As notions of nature’s beauty often reckon with the magnificence of the sublime, paintings by Samantha Fields strike a somber chord as sprawling vistas are consumed by flames under billowing clouds of dark smoke; a site all too familiar for residents across the Southwest. Yet Fields’ landscapes seem to verge on portraiture, as each tragedy is rendered with a distinct persona, or rather, appetite. Moving into the final exhibition space, works by Fatemeh Burnes, Merion Estes and Constance Mallinson each address independent concerns, but are united by the use of pattern. Burnes’ mixed-media paintings conjure both beauty and the abject, where the ornate twisted branches echo human arteries, and roughly carved wood panels suggest the frailty of the human psyche. Densely layered collage works by Estes overlay representation imagery with lyric patterns found in the natural world to reference the shortcomings of the past and a possible apocalyptic future. Mallinson, like Beltra and Light, addresses pollution through an aerial perspective. In her mural-size paintings, the viewer looks upon an expanse of fallen foliage, where the intense OCD-patterning of brown leaves is fragmented by discarded debris.

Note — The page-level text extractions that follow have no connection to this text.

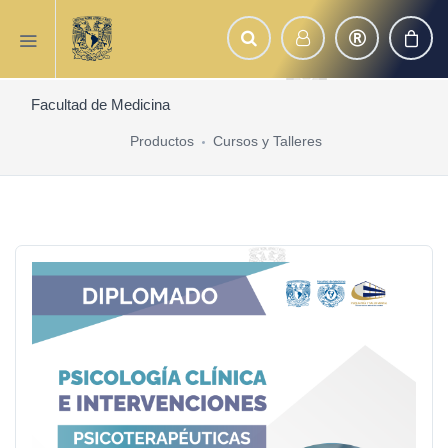
Facultad de Medicina
Productos
Cursos y Talleres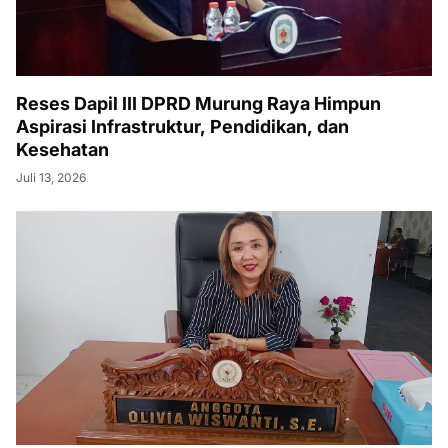
Reses Dapil III DPRD Murung Raya Himpun
Aspirasi Infrastruktur, Pendidikan, dan
Kesehatan
Juli 13, 2026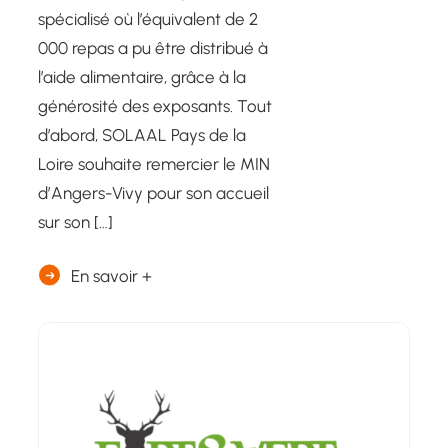
spécialisé où l’équivalent de 2
000 repas a pu être distribué à
l’aide alimentaire, grâce à la
générosité des exposants. Tout
d’abord, SOLAAL Pays de la
Loire souhaite remercier le MIN
d’Angers-Vivy pour son accueil
sur son […]
En savoir +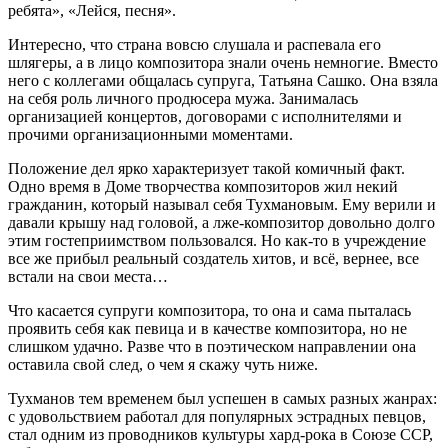
ребята», «Лейся, песня».
Интересно, что страна вовсю слушала и распевала его
шлягеры, а в лицо композитора знали очень немногие. Вместо
него с коллегами общалась супруга, Татьяна Сашко. Она взяла
на себя роль личного продюсера мужа. Занималась
организацией концертов, договорами с исполнителями и
прочими организационными моментами.
Положение дел ярко характеризует такой комичный факт.
Одно время в Доме творчества композиторов жил некий
гражданин, который называл себя Тухмановым. Ему верили и
давали крышу над головой, а лже-композитор довольно долго
этим гостеприимством пользовался. Но как-то в учреждение
все же прибыл реальный создатель хитов, и всё, вернее, все
встали на свои места…
Что касается супруги композитора, то она и сама пыталась
проявить себя как певица и в качестве композитора, но не
слишком удачно. Разве что в поэтическом направлении она
оставила свой след, о чем я скажу чуть ниже.
Тухманов тем временем был успешен в самых разных жанрах:
с удовольствием работал для популярных эстрадных певцов,
стал одним из проводников культуры хард-рока в Союзе ССР,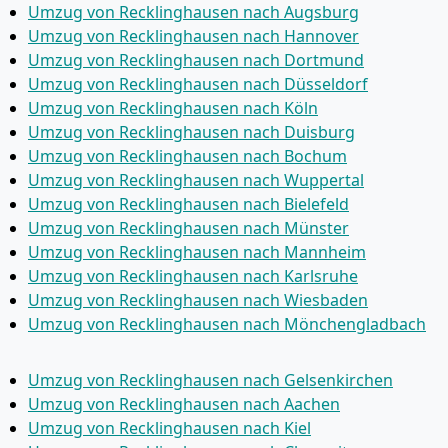
Umzug von Recklinghausen nach Augsburg
Umzug von Recklinghausen nach Hannover
Umzug von Recklinghausen nach Dortmund
Umzug von Recklinghausen nach Düsseldorf
Umzug von Recklinghausen nach Köln
Umzug von Recklinghausen nach Duisburg
Umzug von Recklinghausen nach Bochum
Umzug von Recklinghausen nach Wuppertal
Umzug von Recklinghausen nach Bielefeld
Umzug von Recklinghausen nach Münster
Umzug von Recklinghausen nach Mannheim
Umzug von Recklinghausen nach Karlsruhe
Umzug von Recklinghausen nach Wiesbaden
Umzug von Recklinghausen nach Mönchen­gladbach
Umzug von Recklinghausen nach Gelsenkirchen
Umzug von Recklinghausen nach Aachen
Umzug von Recklinghausen nach Kiel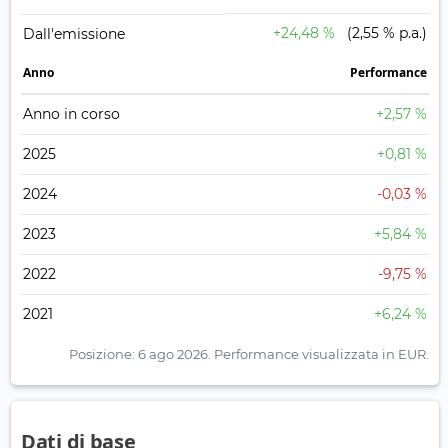
+24,48 %
(2,55 % p.a.)
Dall'emissione
Anno
Performance
Anno in corso
+2,57 %
2025
+0,81 %
2024
-0,03 %
2023
+5,84 %
2022
-9,75 %
2021
+6,24 %
Posizione: 6 ago 2026.
Performance visualizzata in EUR.
Dati di base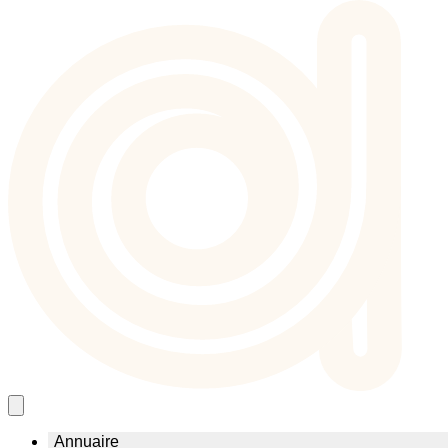
Annuaire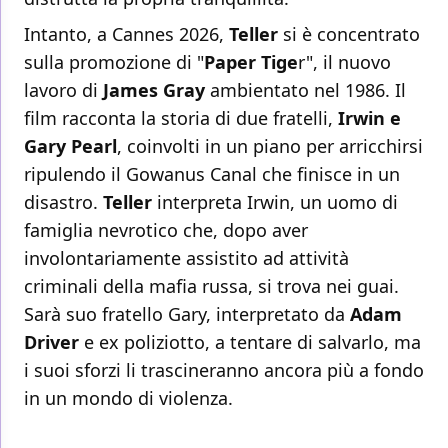
Intanto, a Cannes 2026,
Teller
si è concentrato
sulla promozione di "
Paper Tige
r", il nuovo
lavoro di
James Gray
ambientato nel 1986. Il
film racconta la storia di due fratelli,
Irwin e
Gary Pearl
, coinvolti in un piano per arricchirsi
ripulendo il Gowanus Canal che finisce in un
disastro.
Teller
interpreta Irwin, un uomo di
famiglia nevrotico che, dopo aver
involontariamente assistito ad attività
criminali della mafia russa, si trova nei guai.
Sarà suo fratello Gary, interpretato da
Adam
Driver
e ex poliziotto, a tentare di salvarlo, ma
i suoi sforzi li trascineranno ancora più a fondo
in un mondo di violenza.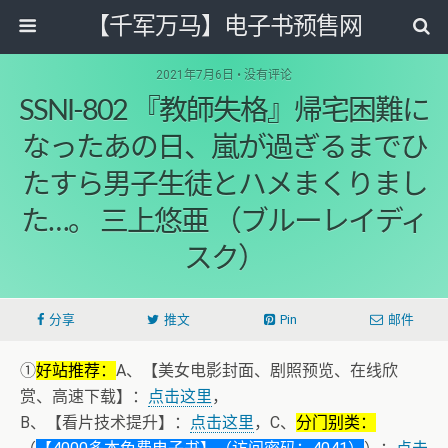
【千军万马】电子书预售网
2021年7月6日 • 没有评论
SSNI-802 『教師失格』帰宅困難に
なったあの日、嵐が過ぎるまでひ
たすら男子生徒とハメまくりまし
た…。 三上悠亜 （ブルーレイディ
スク）
分享
推文
Pin
邮件
①
好站推荐：
A、【美女电影封面、剧照预览、在线欣
赏、高速下载】：
点击这里
，
B、【看片技术提升】：
点击这里
，C、
分门别类：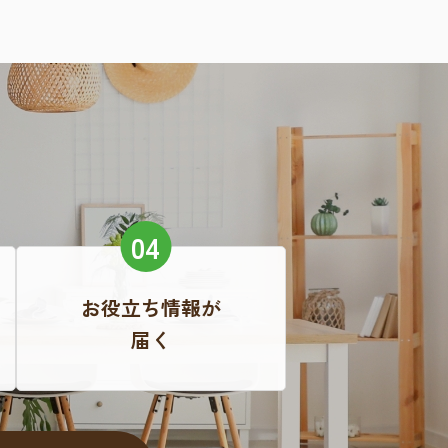
お役立ち情報が
届く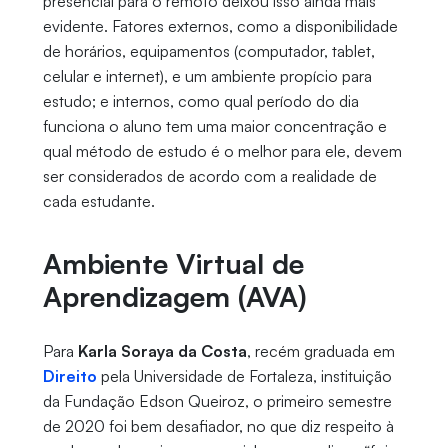
presencial para o remoto deixou isso ainda mais
evidente. Fatores externos, como a disponibilidade
de horários, equipamentos (computador, tablet,
celular e internet), e um ambiente propício para
estudo; e internos, como qual período do dia
funciona o aluno tem uma maior concentração e
qual método de estudo é o melhor para ele, devem
ser considerados de acordo com a realidade de
cada estudante.
Ambiente Virtual de
Aprendizagem (AVA)
Para
Karla Soraya da Costa
, recém graduada em
Direito
pela Universidade de Fortaleza, instituição
da Fundação Edson Queiroz, o primeiro semestre
de 2020 foi bem desafiador, no que diz respeito à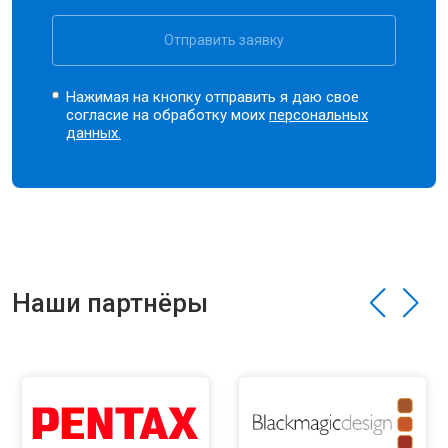
Отправить заявку
Нажимая на кнопку отправить я даю свое
согласие на обработку моих
персональных
данных.
Наши партнёры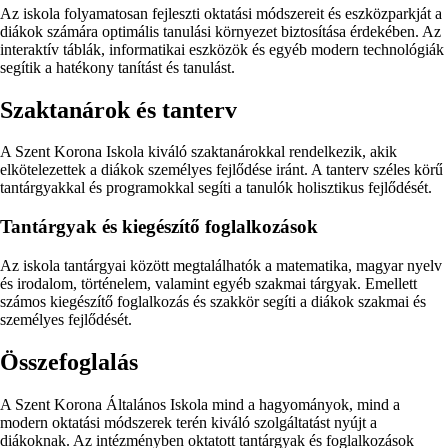
Az iskola folyamatosan fejleszti oktatási módszereit és eszközparkját a
diákok számára optimális tanulási környezet biztosítása érdekében. Az
interaktív táblák, informatikai eszközök és egyéb modern technológiák
segítik a hatékony tanítást és tanulást.
Szaktanárok és tanterv
A Szent Korona Iskola kiváló szaktanárokkal rendelkezik, akik
elkötelezettek a diákok személyes fejlődése iránt. A tanterv széles körű
tantárgyakkal és programokkal segíti a tanulók holisztikus fejlődését.
Tantárgyak és kiegészítő foglalkozások
Az iskola tantárgyai között megtalálhatók a matematika, magyar nyelv
és irodalom, történelem, valamint egyéb szakmai tárgyak. Emellett
számos kiegészítő foglalkozás és szakkör segíti a diákok szakmai és
személyes fejlődését.
Összefoglalás
A Szent Korona Általános Iskola mind a hagyományok, mind a
modern oktatási módszerek terén kiváló szolgáltatást nyújt a
diákoknak. Az intézményben oktatott tantárgyak és foglalkozások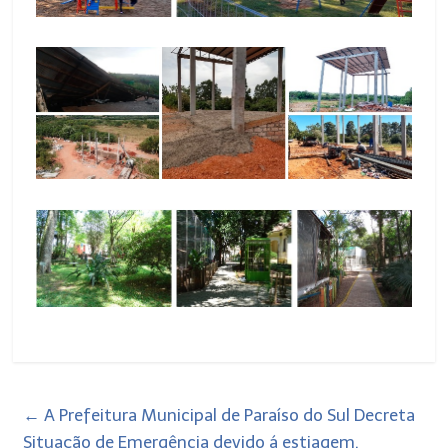
←
A Prefeitura Municipal de Paraíso do Sul Decreta
Situação de Emergência devido á estiagem.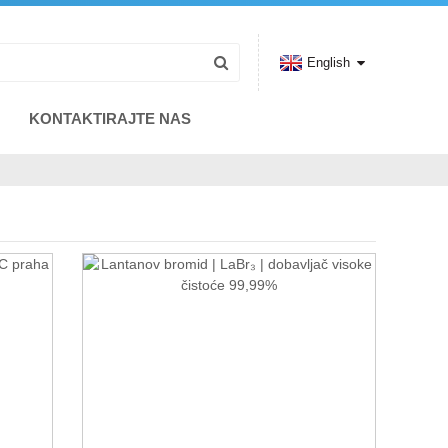
English
KONTAKTIRAJTE NAS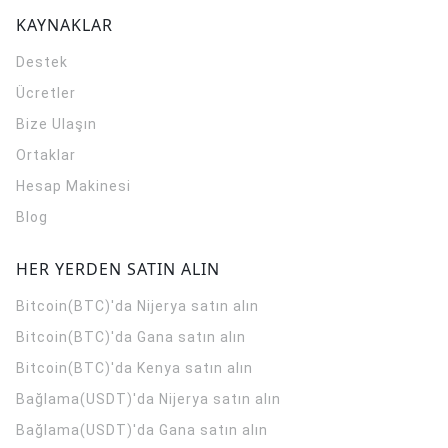
KAYNAKLAR
Destek
Ücretler
Bize Ulaşın
Ortaklar
Hesap Makinesi
Blog
HER YERDEN SATIN ALIN
Bitcoin(BTC)'da Nijerya satın alın
Bitcoin(BTC)'da Gana satın alın
Bitcoin(BTC)'da Kenya satın alın
Bağlama(USDT)'da Nijerya satın alın
Bağlama(USDT)'da Gana satın alın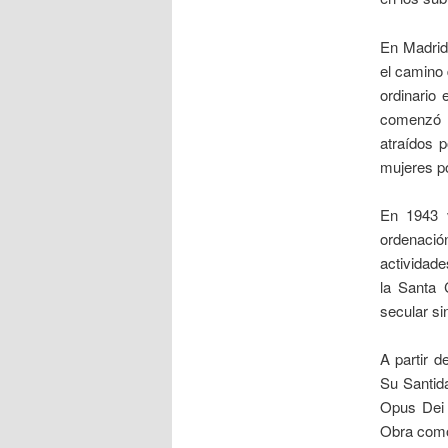
En Madrid 
el camino 
ordinario
comenzó e
atraídos p
mujeres p
En 1943 v
ordenació
actividade
la Santa 
secular si
A partir 
Su Santid
Opus Dei c
Obra como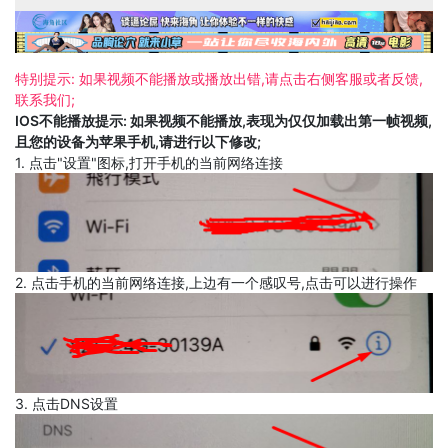
特别提示: 如果视频不能播放或播放出错,请点击右侧客服或者反馈,
联系我们;
IOS不能播放提示: 如果视频不能播放,表现为仅仅加载出第一帧视频,
且您的设备为苹果手机,请进行以下修改;
1. 点击"设置"图标,打开手机的当前网络连接
2. 点击手机的当前网络连接,上边有一个感叹号,点击可以进行操作
3. 点击DNS设置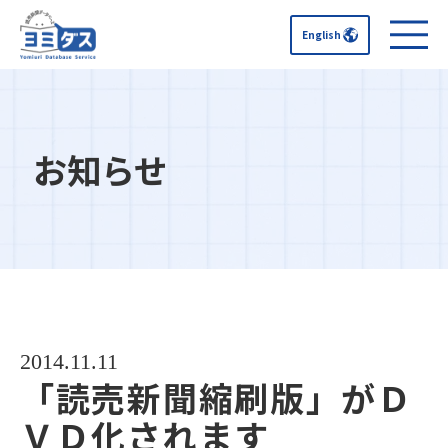
English
お知らせ
2014.11.11
「読売新聞縮刷版」がＤ
ＶＤ化されます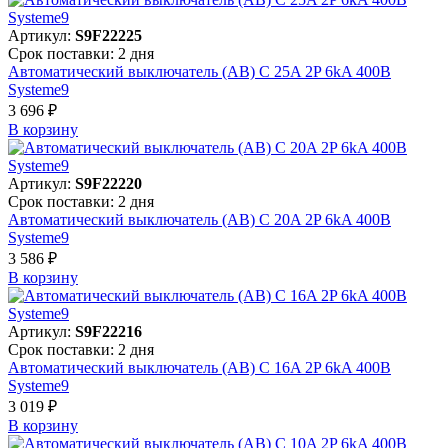
Артикул:
S9F22225
Срок поставки: 2 дня
Автоматический выключатель (АВ) C 25A 2P 6kA 400В
Systeme9
3 696 ₽
В корзинy
Артикул:
S9F22220
Срок поставки: 2 дня
Автоматический выключатель (АВ) C 20A 2P 6kA 400В
Systeme9
3 586 ₽
В корзинy
Артикул:
S9F22216
Срок поставки: 2 дня
Автоматический выключатель (АВ) C 16A 2P 6kA 400В
Systeme9
3 019 ₽
В корзинy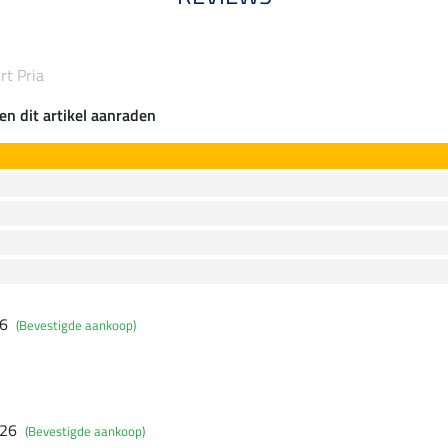
rt Pria
en dit artikel aanraden
26
(Bevestigde aankoop)
026
(Bevestigde aankoop)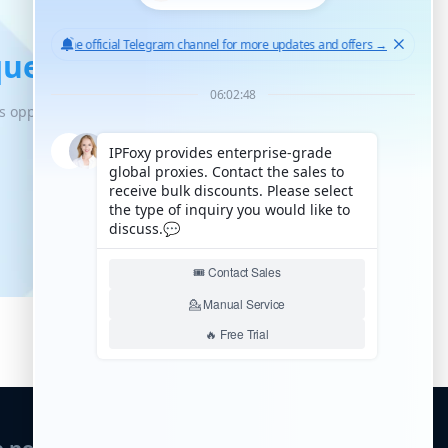
ues fiables
es opportunités de croissance illimitées.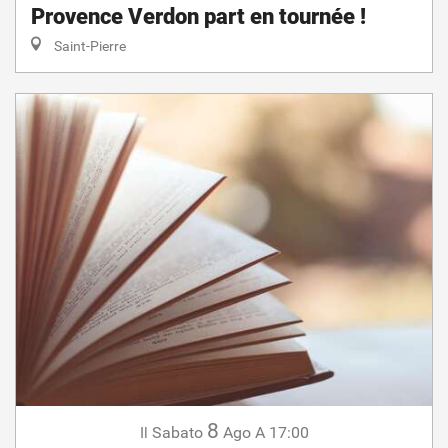
Provence Verdon part en tournée !
Saint-Pierre
8
Sabato
Ago
A 17:00
Il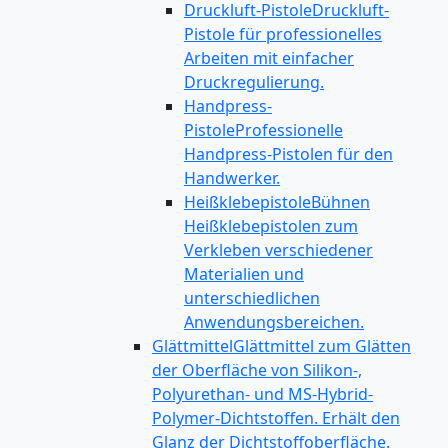
Druckluft-Pistole
Druckluft-
Pistole für professionelles
Arbeiten mit einfacher
Druckregulierung.
Handpress-
Pistole
Professionelle
Handpress-Pistolen für den
Handwerker.
Heißklebepistole
Bühnen
Heißklebepistolen zum
Verkleben verschiedener
Materialien und
unterschiedlichen
Anwendungsbereichen.
Glättmittel
Glättmittel zum Glätten
der Oberfläche von Silikon-,
Polyurethan- und MS-Hybrid-
Polymer-Dichtstoffen. Erhält den
Glanz der Dichtstoffoberfläche.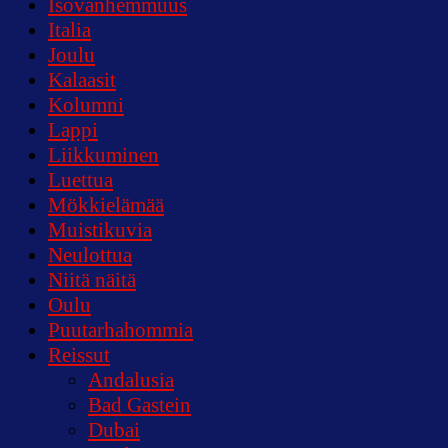
Isovanhemmuus
Italia
Joulu
Kalaasit
Kolumni
Lappi
Liikkuminen
Luettua
Mökkielämää
Muistikuvia
Neulottua
Niitä näitä
Oulu
Puutarhahommia
Reissut
Andalusia
Bad Gastein
Dubai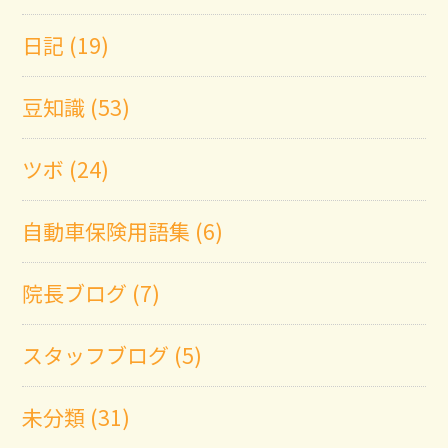
日記 (19)
豆知識 (53)
ツボ (24)
自動車保険用語集 (6)
院長ブログ (7)
スタッフブログ (5)
未分類 (31)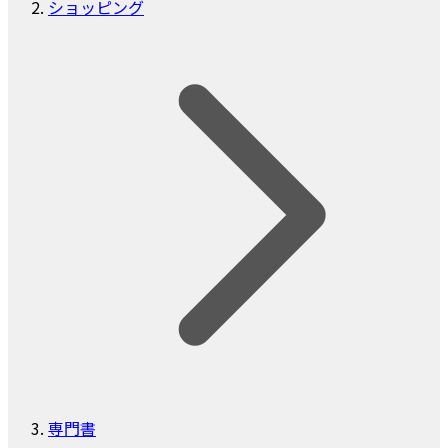
ショッピング
専門書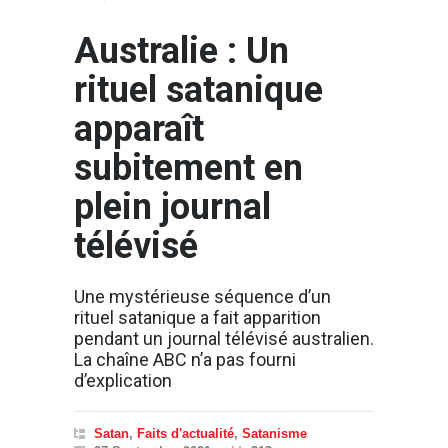
Australie : Un
rituel satanique
apparaît
subitement en
plein journal
télévisé
Une mystérieuse séquence d’un
rituel satanique a fait apparition
pendant un journal télévisé australien.
La chaîne ABC n’a pas fourni
d’explication
Satan
,
Faits d'actualité
,
Satanisme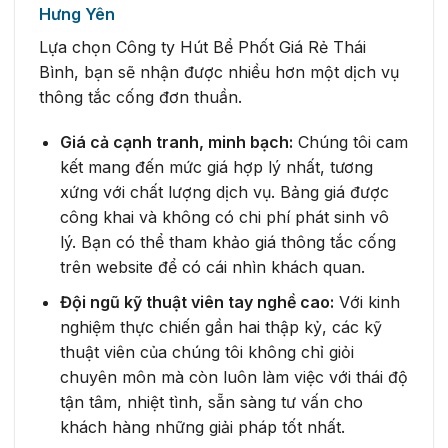
Hưng Yên
Lựa chọn Công ty Hút Bể Phốt Giá Rẻ Thái
Bình, bạn sẽ nhận được nhiều hơn một dịch vụ
thông tắc cống đơn thuần.
Giá cả cạnh tranh, minh bạch:
Chúng tôi cam
kết mang đến mức giá hợp lý nhất, tương
xứng với chất lượng dịch vụ. Bảng giá được
công khai và không có chi phí phát sinh vô
lý. Bạn có thể tham khảo giá thông tắc cống
trên website để có cái nhìn khách quan.
Đội ngũ kỹ thuật viên tay nghề cao:
Với kinh
nghiệm thực chiến gần hai thập kỷ, các kỹ
thuật viên của chúng tôi không chỉ giỏi
chuyên môn mà còn luôn làm việc với thái độ
tận tâm, nhiệt tình, sẵn sàng tư vấn cho
khách hàng những giải pháp tốt nhất.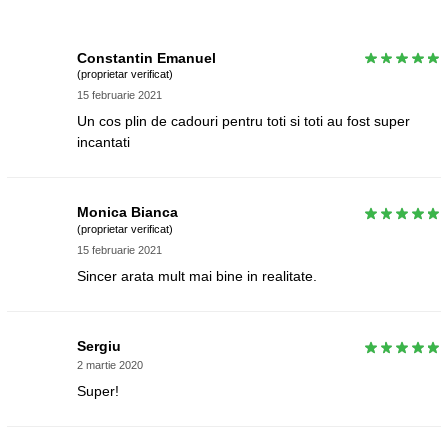
Constantin Emanuel
(proprietar verificat)
15 februarie 2021
Un cos plin de cadouri pentru toti si toti au fost super
incantati
Monica Bianca
(proprietar verificat)
15 februarie 2021
Sincer arata mult mai bine in realitate.
Sergiu
2 martie 2020
Super!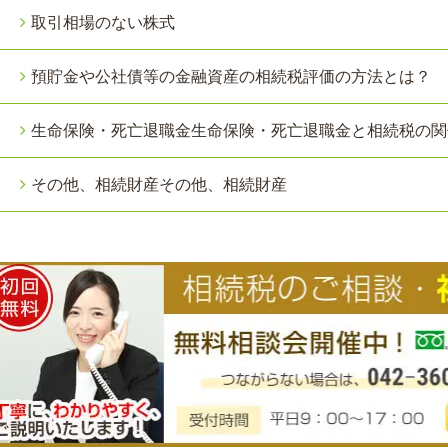
取引相場のない株式
預貯金や公社債等の金融資産の相続税評価の方法とは？
生命保険・死亡退職金生命保険・死亡退職金と相続税の関
その他、相続財産その他、相続財産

The Sturt Haaga Gallery resides within Descanso Gardens, and intermingled with the artworks were poisonous, carnivorous and thorny plants, which embody O’Brien’s theme as means for their own survival. Marc Licari embraced this duality for his mural on the gallery’s exterior-facing wall, depicting various cacti wrapping around small succulents mounted on the wall in hand-blown glass terrariums, which, in earthquake-prone Southern California, may prove to be the most beautiful danger of all.